However, Ms Rawlin’s figures do need to be softened somewhat to take account of the lack of directly correlating data. I think the right reduction is not 45% but 15%.

169. I have not fed back into Schedules 3 or 8 my particular lost sales figures. However on the basis of 558 lost sales and Ms Rawlin’s percentages of converting customers going forward, she arrives at a total lost servicing revenue of £662,219. If one reduces that figure by 15%, one arrives at £562,886. One then has to reduce it further to take account of the fact that in my judgment the correct number of lost sales is 370 and not 558. On a proportionate reduction, that leaves a final lost servicing revenue figure of £371,907.

Bodywork

170. Both experts agree that over a 10 year period the average revenue per customer from bodywork services would be £815. Ms Rawlin calculate from this a lost profit figure of £56,920 as set out in her Schedule 4. Mr Lazarevic makes the point that while some cars did come back to Toomey for bodywork and which were more than 5 years old, they were much reduced in number-see page 13 of the Joint Statement dated 9 November 2016. So he would in fact adopt a cut-off point at 5 years. Ms Rawlin says that if this is done, then the average revenue would go up from £815 since this was the figure calculated on an average over 10 years.

171. I think that Mr Lazarevic has a point here. I propose to take it into account by reducing Ms

Rawlin’s final figure by 25% making it £42,690. One then needs to reduce it proportionately to reflect the lost sales figure of 370. This yields a net loss of £28,205.9.

Total loss figures

172. If one adds the 4 loss figures of

(1) New Sales: £26,981;

(2) Used Sales: £38,850:

(3) Servicing: £371,907; and (4) Bodywork: £28,205.9

one reaches a total of £465,944.

173. From this, finally, one needs to deduct the savings on stocking charges and advertising in the total sum of £81,445. This produces a net total loss figure of £384,499.

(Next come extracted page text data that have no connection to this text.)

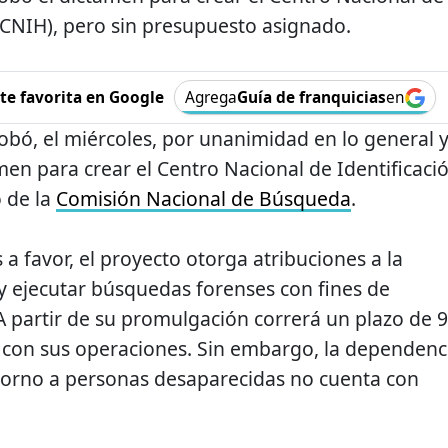
CNIH), pero sin presupuesto asignado.
e favorita en Google
Agrega
Guía de franquicias
en
obó, el miércoles, por unanimidad en lo general 
tamen para crear el Centro Nacional de Identificaci
 de la
Comisión Nacional de Búsqueda
.
a favor, el proyecto otorga atribuciones a la
 ejecutar búsquedas forenses con fines de
A partir de su promulgación correrá un plazo de 
 con sus operaciones. Sin embargo, la dependenc
 torno a personas desaparecidas no cuenta con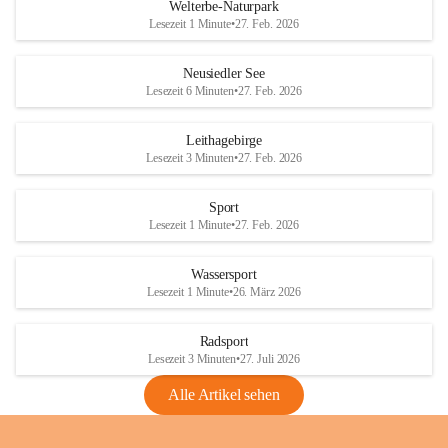
i
i
unzulässige Weingärten zu roden! Bitte 
Welterbe-Naturpark
e
e
helfen wir zusammen um unsere Winzer 
Lesezeit 1 Minute
•
27. Feb. 2026
d
d
vor den prognostizierten Ernteausfällen 
l
l
und den daraus folgenden wirtschaftlichen 
e
e
Neusiedler See
Schäden zu bewahren.
r
r
Lesezeit 6 Minuten
•
27. Feb. 2026
S
S
Verordnungen
e
e
Leithagebirge
04.08.2026
e
e
Lesezeit 3 Minuten
•
27. Feb. 2026
Maßnahmen zur Bekämpfung
der Goldgelben Vergilbung der
Sport
Rebe und der Amerikanischen
Lesezeit 1 Minute
•
27. Feb. 2026
Rebzikade
Anhang VBl. EU Nr. 18
Wassersport
_2026
Lesezeit 1 Minute
•
26. März 2026
1 Seite
•
1,4 MB
Radsport
VBl. EU Nr. 18_2026
Lesezeit 3 Minuten
•
27. Juli 2026
2 Seiten
•
2,1 MB
Alle Artikel sehen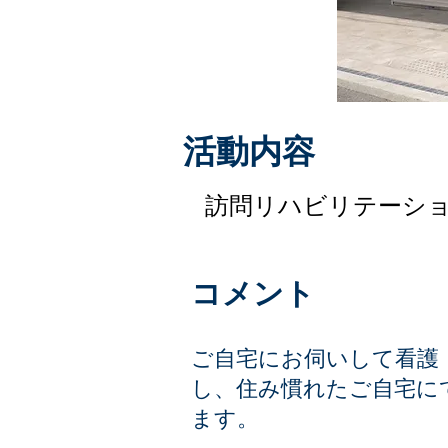
​活動内容
訪問リハビリテーショ
​コメント
ご自宅にお伺いして看護
し、住み慣れたご自宅に
ます。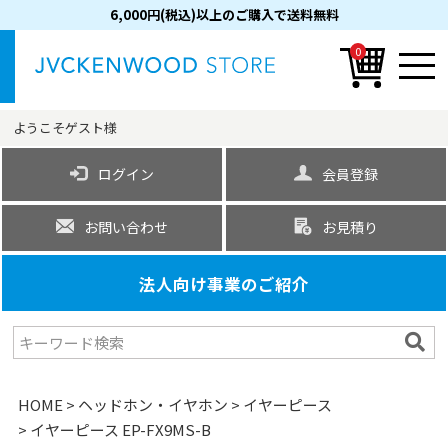
6,000円(税込)以上のご購入で送料無料
0
ようこそ
ゲスト
様
ログイン
会員登録
お問い合わせ
お見積り
法人向け事業のご紹介
HOME
ヘッドホン・イヤホン
イヤーピース
イヤーピース EP-FX9MS-B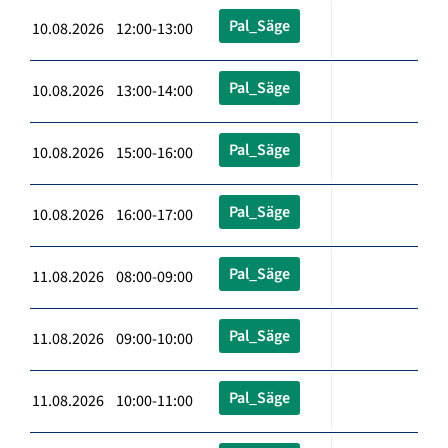
Pal_Säge
10.08.2026 12:00-13:00
Pal_Säge
10.08.2026 13:00-14:00
Pal_Säge
10.08.2026 15:00-16:00
Pal_Säge
10.08.2026 16:00-17:00
Pal_Säge
11.08.2026 08:00-09:00
Pal_Säge
11.08.2026 09:00-10:00
Pal_Säge
11.08.2026 10:00-11:00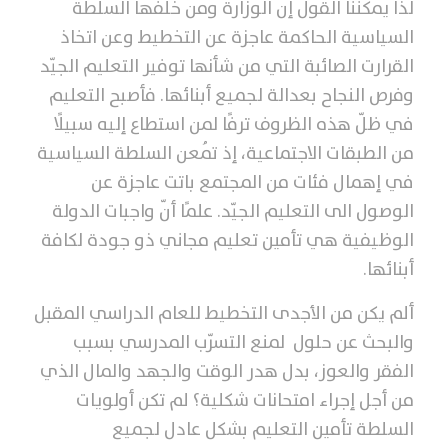
لذا يمكننا القول إنّ الوزارة ومن خلفها السلطة
السياسية الحاكمة عاجزة عن التخطيط وعن اتخاذ
القرارت الصائبة التي من شأنها توفير التعليم الجيّد
وفرص النجاح بعدالة لجميع أبنائها. فأصبح التعليم
في ظلّ هذه الظروف ترفًا لمن استطاع إليه سبيلًا
من الطبقات الاجتماعية، إذ تُمعن السلطة السياسية
في إهمال فئات من المجتمع باتت عاجزة عن
الوصول الى التعليم الجيّد. علمًا أنّ واجبات الدولة
الوظيفية هي تأمين تعليم مجاني ذو جودة لكافة
أبنائها.
ألم يكن من الأجدى التخطيط للعام الدراسي المقبل
والبحث عن حلول لمنع التسرّب المدرسي بسبب
الفقر والعوز، بدل هدر الوقت والجهد والمال الذي
من أجل إجراء امتحانات شكلية؟ لم تكن أولويات
السلطة تأمين التعليم بشكل عادل لجميع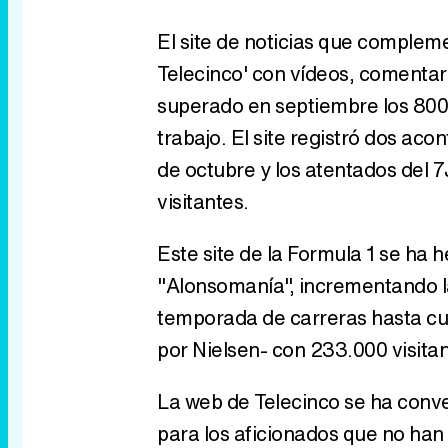
El site de noticias que complem
Telecinco' con vídeos, comentario
superado en septiembre los 800.
trabajo. El site registró dos aco
de octubre y los atentados del
visitantes.
Este site de la Formula 1 se ha
"Alonsomanía", incrementando la
temporada de carreras hasta cu
por Nielsen- con 233.000 visitan
La web de Telecinco se ha conve
para los aficionados que no han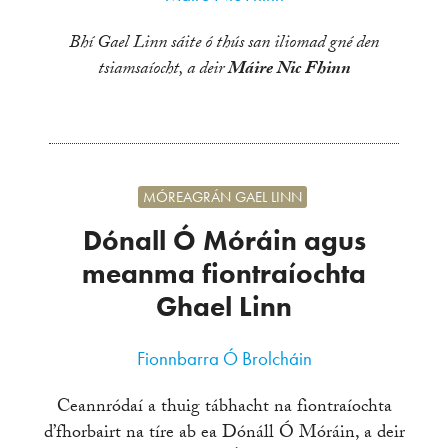
Bhí Gael Linn sáite ó thús san iliomad gné den
tsiamsaíocht, a deir
Máire Nic Fhinn
MÓREAGRÁN GAEL LINN
Dónall Ó Móráin agus
meanma fiontraíochta
Ghael Linn
Fionnbarra Ó Brolcháin
Ceannródaí a thuig tábhacht na fiontraíochta
d’fhorbairt na tíre ab ea Dónáll Ó Móráin, a deir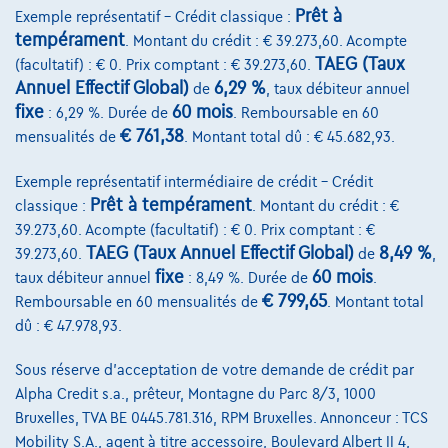
Prêt à
Exemple représentatif – Crédit classique :
tempérament
. Montant du crédit : € 39.273,60. Acompte
TAEG (Taux
(facultatif) : € 0. Prix comptant : € 39.273,60.
Annuel Effectif Global)
6,29 %
de
, taux débiteur annuel
fixe
60 mois
: 6,29 %. Durée de
. Remboursable en 60
€ 761,38
mensualités de
. Montant total dû : € 45.682,93.
Exemple représentatif intermédiaire de crédit – Crédit
Prêt à tempérament
classique :
. Montant du crédit : €
39.273,60. Acompte (facultatif) : € 0. Prix comptant : €
TAEG (Taux Annuel Effectif Global)
8,49 %
39.273,60.
de
,
fixe
60 mois
taux débiteur annuel
: 8,49 %. Durée de
.
€ 799,65
Remboursable en 60 mensualités de
. Montant total
dû : € 47.978,93.
Skoda Fabia
Sous réserve d'acceptation de votre demande de crédit par
Family | 1.0 TSI 115cv | Carplay | Camera | Virtual Cockpit | Sièges Av. c
Alpha Credit s.a., prêteur, Montagne du Parc 8/3, 1000
01/2026
7.408 km
Essence
Automatique
85 kW ( 116 CV )
Bruxelles, TVA BE 0445.781.316, RPM Bruxelles. Annonceur : TCS
Mobility S.A., agent à titre accessoire, Boulevard Albert II 4,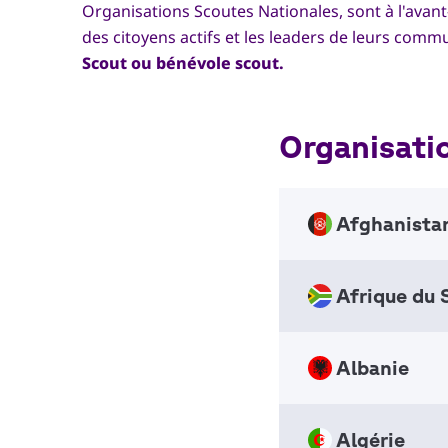
Organisations Scoutes Nationales, sont à l'avant
des citoyens actifs et les leaders de leurs com
Scout ou bénévole scout.
Organisati
Afghanista
Afrique du 
Afghan
Nation
NSO
Albanie
Scouts
Nation
+1343
NSO
Algérie
info_a
Scouts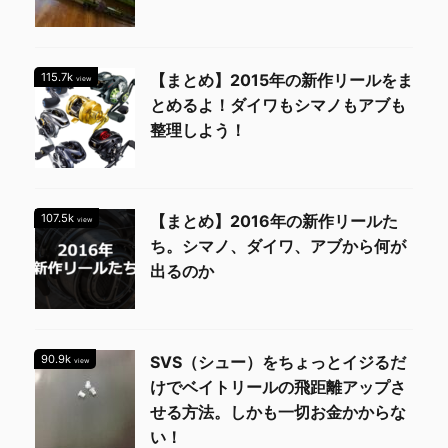
115.7k
【まとめ】2015年の新作リールをま
view
とめるよ！ダイワもシマノもアブも
整理しよう！
107.5k
【まとめ】2016年の新作リールた
view
ち。シマノ、ダイワ、アブから何が
出るのか
90.9k
SVS（シュー）をちょっとイジるだ
view
けでベイトリールの飛距離アップさ
せる方法。しかも一切お金かからな
い！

174. Apart from any mathematical errors, there might have had to be some fine tuning in this calculation since I have not inserted back into the operative schedules the relevant lost sales but have applied my findings on a broader percentage basis; however I believe that the final figures are in the right region. That is on the footing that Toomey would have succeeded either on all of the alleged terms or at least on those as to incentives and stocking.

CONCLUSION

175. In the event, however, this claim must fail for the reasons given above in relation to liability. I am most grateful to both Counsel for their assistance and excellent submissions and I will deal with all consequential matters upon the handing down of this judgment.